**The problem**
Look below for the line with "Outline left lung upper lobe.". Extract that line and each one after it through the last, word for word.

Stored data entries
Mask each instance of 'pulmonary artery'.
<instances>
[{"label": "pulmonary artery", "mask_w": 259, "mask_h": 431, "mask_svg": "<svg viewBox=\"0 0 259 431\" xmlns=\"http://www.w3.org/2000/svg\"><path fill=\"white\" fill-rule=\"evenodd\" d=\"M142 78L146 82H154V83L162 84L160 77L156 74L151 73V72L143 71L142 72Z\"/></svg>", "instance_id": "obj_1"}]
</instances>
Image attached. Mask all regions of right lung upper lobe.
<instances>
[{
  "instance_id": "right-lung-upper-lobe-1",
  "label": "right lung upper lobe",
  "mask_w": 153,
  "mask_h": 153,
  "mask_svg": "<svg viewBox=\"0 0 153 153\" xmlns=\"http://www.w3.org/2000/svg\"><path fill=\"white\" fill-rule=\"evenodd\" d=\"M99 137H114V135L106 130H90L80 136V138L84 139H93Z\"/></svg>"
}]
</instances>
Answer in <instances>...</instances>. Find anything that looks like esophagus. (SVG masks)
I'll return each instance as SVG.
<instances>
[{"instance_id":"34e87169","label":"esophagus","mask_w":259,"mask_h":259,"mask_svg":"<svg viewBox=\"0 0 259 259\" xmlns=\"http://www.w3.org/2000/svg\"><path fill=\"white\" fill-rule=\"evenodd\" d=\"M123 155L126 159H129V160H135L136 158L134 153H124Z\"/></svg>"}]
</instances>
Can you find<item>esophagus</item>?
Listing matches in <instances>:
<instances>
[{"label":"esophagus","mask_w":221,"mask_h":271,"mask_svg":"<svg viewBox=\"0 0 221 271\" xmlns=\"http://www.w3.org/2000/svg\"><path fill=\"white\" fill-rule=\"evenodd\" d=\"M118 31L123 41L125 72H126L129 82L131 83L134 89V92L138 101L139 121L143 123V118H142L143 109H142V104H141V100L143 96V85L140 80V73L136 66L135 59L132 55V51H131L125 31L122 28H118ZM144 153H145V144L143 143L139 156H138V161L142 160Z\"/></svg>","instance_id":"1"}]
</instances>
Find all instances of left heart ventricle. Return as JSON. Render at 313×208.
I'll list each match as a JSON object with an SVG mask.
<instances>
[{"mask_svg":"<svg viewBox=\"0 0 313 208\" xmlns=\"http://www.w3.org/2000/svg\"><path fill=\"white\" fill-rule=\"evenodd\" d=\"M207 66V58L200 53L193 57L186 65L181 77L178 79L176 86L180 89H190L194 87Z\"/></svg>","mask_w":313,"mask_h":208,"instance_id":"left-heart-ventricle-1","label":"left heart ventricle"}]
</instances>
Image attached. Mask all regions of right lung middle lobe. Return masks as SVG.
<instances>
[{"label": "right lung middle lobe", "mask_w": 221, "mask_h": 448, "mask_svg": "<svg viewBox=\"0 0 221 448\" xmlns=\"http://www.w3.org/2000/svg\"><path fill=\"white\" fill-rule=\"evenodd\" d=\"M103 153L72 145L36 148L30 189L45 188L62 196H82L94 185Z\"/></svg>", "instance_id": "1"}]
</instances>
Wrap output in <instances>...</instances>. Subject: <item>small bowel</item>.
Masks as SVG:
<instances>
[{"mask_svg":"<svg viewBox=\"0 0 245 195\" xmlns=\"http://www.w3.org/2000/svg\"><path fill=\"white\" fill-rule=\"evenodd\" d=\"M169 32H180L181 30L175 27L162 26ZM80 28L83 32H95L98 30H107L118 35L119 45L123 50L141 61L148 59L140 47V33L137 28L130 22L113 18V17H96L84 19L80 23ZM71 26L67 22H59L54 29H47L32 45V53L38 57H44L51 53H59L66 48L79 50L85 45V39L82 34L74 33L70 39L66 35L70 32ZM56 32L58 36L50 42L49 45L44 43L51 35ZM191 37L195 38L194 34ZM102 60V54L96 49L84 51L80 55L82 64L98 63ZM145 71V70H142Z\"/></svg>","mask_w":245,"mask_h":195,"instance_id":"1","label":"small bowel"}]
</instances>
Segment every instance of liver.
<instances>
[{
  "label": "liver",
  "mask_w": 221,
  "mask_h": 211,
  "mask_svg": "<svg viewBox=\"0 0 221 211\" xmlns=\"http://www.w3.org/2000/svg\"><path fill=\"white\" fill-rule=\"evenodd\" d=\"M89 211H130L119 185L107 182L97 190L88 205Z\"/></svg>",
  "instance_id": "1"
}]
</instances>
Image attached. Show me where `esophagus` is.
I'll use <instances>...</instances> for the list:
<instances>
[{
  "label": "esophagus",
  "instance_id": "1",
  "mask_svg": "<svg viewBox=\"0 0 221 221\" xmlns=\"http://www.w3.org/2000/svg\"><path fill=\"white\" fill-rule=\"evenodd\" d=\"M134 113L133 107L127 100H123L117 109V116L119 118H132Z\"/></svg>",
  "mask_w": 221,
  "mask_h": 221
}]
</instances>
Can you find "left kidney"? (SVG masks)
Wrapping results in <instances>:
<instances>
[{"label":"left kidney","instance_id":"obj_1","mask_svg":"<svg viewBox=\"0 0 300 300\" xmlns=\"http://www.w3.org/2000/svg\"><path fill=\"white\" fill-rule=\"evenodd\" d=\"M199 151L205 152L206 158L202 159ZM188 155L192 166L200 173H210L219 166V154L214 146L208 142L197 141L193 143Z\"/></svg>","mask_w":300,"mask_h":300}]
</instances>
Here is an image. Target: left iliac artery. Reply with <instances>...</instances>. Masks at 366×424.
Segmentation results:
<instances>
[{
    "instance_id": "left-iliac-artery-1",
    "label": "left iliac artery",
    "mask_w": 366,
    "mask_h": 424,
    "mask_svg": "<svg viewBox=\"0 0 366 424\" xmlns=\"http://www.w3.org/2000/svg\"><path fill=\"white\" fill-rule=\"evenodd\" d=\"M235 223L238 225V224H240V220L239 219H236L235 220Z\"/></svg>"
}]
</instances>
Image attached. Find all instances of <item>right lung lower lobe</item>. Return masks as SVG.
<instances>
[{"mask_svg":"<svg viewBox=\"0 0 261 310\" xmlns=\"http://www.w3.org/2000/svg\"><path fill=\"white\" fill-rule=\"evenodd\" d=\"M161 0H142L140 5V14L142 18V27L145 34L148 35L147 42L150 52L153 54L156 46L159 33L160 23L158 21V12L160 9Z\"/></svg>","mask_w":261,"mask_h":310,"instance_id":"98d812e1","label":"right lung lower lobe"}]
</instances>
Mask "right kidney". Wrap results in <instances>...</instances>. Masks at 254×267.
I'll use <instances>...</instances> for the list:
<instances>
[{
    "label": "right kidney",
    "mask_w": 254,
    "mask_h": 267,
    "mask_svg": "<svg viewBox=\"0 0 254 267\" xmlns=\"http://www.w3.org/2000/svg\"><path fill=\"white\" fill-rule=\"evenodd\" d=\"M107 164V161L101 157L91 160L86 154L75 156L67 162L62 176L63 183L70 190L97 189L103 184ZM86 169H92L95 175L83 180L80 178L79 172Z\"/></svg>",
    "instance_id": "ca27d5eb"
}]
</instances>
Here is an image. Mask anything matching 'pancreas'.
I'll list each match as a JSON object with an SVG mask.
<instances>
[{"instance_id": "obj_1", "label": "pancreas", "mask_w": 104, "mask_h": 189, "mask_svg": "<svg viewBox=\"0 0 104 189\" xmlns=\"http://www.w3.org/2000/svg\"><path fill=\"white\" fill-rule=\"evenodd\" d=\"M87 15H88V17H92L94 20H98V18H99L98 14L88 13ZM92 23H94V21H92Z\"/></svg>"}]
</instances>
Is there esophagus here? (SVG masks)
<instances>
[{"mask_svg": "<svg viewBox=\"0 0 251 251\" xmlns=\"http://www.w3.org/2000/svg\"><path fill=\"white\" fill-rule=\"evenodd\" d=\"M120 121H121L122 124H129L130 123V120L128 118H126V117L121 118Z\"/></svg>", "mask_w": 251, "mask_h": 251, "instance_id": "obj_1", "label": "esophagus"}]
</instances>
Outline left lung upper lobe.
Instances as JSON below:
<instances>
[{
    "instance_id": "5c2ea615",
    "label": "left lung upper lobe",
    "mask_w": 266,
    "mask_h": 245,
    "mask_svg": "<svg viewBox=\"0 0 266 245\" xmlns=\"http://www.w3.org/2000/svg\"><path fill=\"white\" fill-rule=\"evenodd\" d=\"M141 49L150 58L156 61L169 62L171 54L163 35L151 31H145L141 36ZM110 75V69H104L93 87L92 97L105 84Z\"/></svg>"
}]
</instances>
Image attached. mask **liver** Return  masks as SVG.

**Final answer**
Outline left lung upper lobe.
Instances as JSON below:
<instances>
[{
    "instance_id": "5c2ea615",
    "label": "left lung upper lobe",
    "mask_w": 266,
    "mask_h": 245,
    "mask_svg": "<svg viewBox=\"0 0 266 245\" xmlns=\"http://www.w3.org/2000/svg\"><path fill=\"white\" fill-rule=\"evenodd\" d=\"M141 49L150 58L156 61L169 62L171 54L163 35L151 31H145L141 36ZM110 75V69H104L93 87L92 97L105 84Z\"/></svg>"
}]
</instances>
Image attached. mask **liver** Return  masks as SVG.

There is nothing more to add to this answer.